With regard to the mayor's failure to suspend the indicted councilmen, Judge King's opinion was, that "the mayor honestly misapprehended the law, and in doing so committed an honest error of judgment and of law," in which he was wholly excusable. With regard to the relations with the firm in which Mrs. Fitzpatrick was a partner, the judge adopted the theory elaborated by the mayor's attorneys in their addresses at the close of the trial. "The respondent," said Judge King, "is not guilty of any act of malfeasance, gross misconduct, corruption, or favoritism." He was not, in fact, a partner in the firm in the sense in which the term was used in the law. In respect to purchases in excess of $50, the judgment held that the fact that Mayor Shakespeare had likewise approved of transactions wherein no advertisement had been made, and where the amount was in excess of the sum stipulated in the law, established a precedent which exculpated Mayor Fitzpatrick. With regard to the latter's failure to co-operate with the grand jury in its investigation of alleged irregularities in the various departments of the municipal government, it was regarded as sufficient to explain his attitude in the premises that the grand jury had not invited the mayor's co-operation.
The citizens' case was a fiasco, but the local press did not hesitate to condemn the doctrine set up by the court. "As the people of New Orleans now know what protection they have under the judicial interpretation of their charter, it would not be astonishing and it would do no harm, if they were to assemble by thousands in indignation meeting in Lafayette Square, and perform a solemn auto da fe over their useless charter by publicly burning it.
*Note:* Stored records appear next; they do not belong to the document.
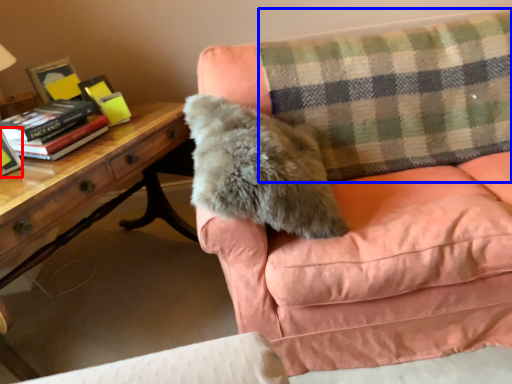 Question: Which of the following is the farthest to the observer, paperback book (highlighted by a red box) or plaid (highlighted by a blue box)?

Choices:
 (A) paperback book
 (B) plaid

Answer: (B) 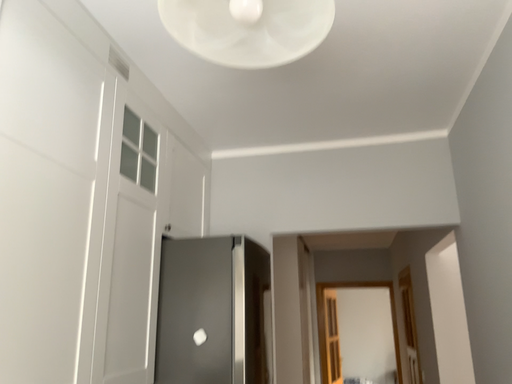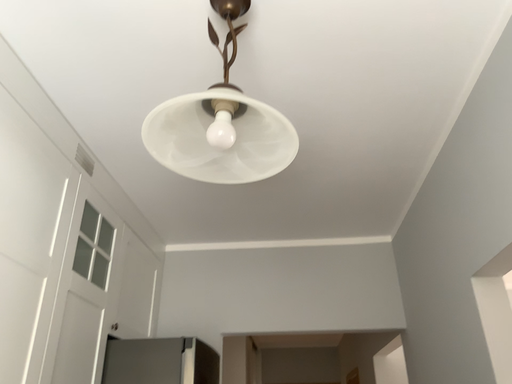 Question: How did the camera likely rotate when shooting the video?

Choices:
 (A) rotated right
 (B) rotated left

Answer: (A) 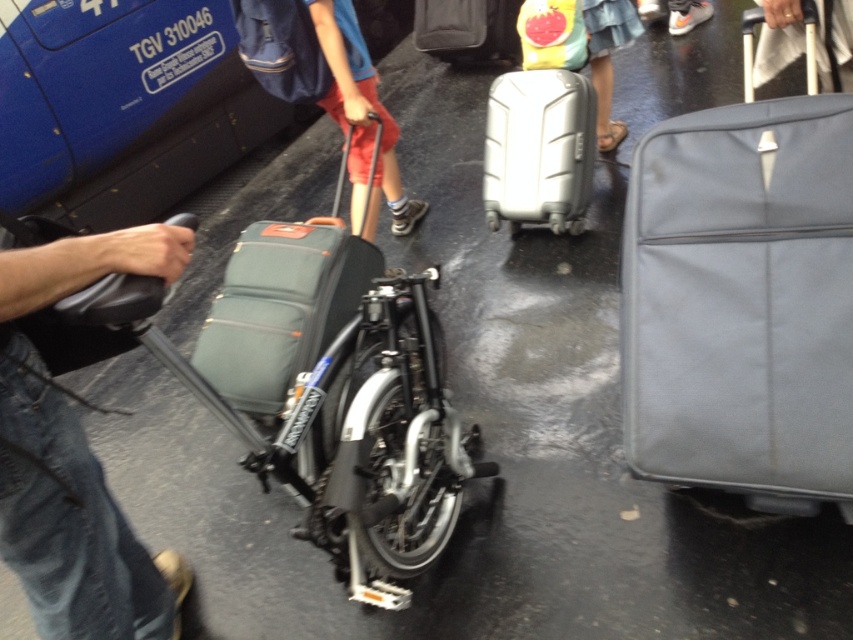 You are at the train station and need to retrieve your luggage. You see a matte red suitcase at center and a denim skirt at center. Which item is located to the left of the other?

The matte red suitcase at center is positioned on the left side of denim skirt at center.

You are standing at the train station platform and want to know which of the two points, point (328, 104) or point (602, 140), is closer to you. Based on the image, which one is nearer?

Point (328, 104) is closer to the camera than point (602, 140), so it is the nearer one.

You are a traveler at the train station who needs to retrieve your matte gray suitcase at right. However, there is a matte blue backpack at center in the way. Can you easily access your suitcase without moving the backpack?

The matte gray suitcase at right is positioned under the matte blue backpack at center, so you can easily access it without moving the backpack since it is underneath. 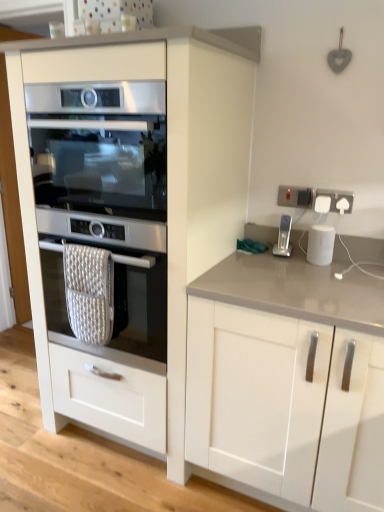 Question: Is point (289, 229) closer or farther from the camera than point (236, 77)?

Choices:
 (A) farther
 (B) closer

Answer: (A)

Question: Would you say silver metallic stapler at right is to the left or to the right of white glossy cabinet at left, which ranks as the first cabinetry in left-to-right order, in the picture?

Choices:
 (A) right
 (B) left

Answer: (A)

Question: Estimate the real-world distances between objects in this image. Which object is farther from the white glossy cabinet at left, which ranks as the first cabinetry in left-to-right order?

Choices:
 (A) white glossy smart speaker at right
 (B) white plastic socket at upper right, the 1th electric outlet viewed from the left
 (C) satin silver oven at center, which is the first oven from bottom to top
 (D) white glossy cabinet at lower right, marked as the 1th cabinetry in a right-to-left arrangement
 (E) silver metallic stapler at right

Answer: (A)

Question: Which object is the farthest from the white glossy smart speaker at right?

It is obviously not worth the paper it is written on." The Times-Democrat from whose editorial this quotation is extracted, hastened to add that it did not presume to question the "strict probity" of Judge King, or the "purity of his motives," but it could, nevertheless, not "look on the decision as otherwise than a public calamity."
Under the judgment the citizens who brought the proceedings, were made responsible for all costs, and the right of the mayor was established to bring suits for damages against the members. Of this right, however, Mayor Fitzpatrick did not avail himself. Nor did the Citizens' Protective Association make any further effort to impeach city officials. Thereafter it directed its energies rather to the organization of an anti-administration party and preparations for the next election.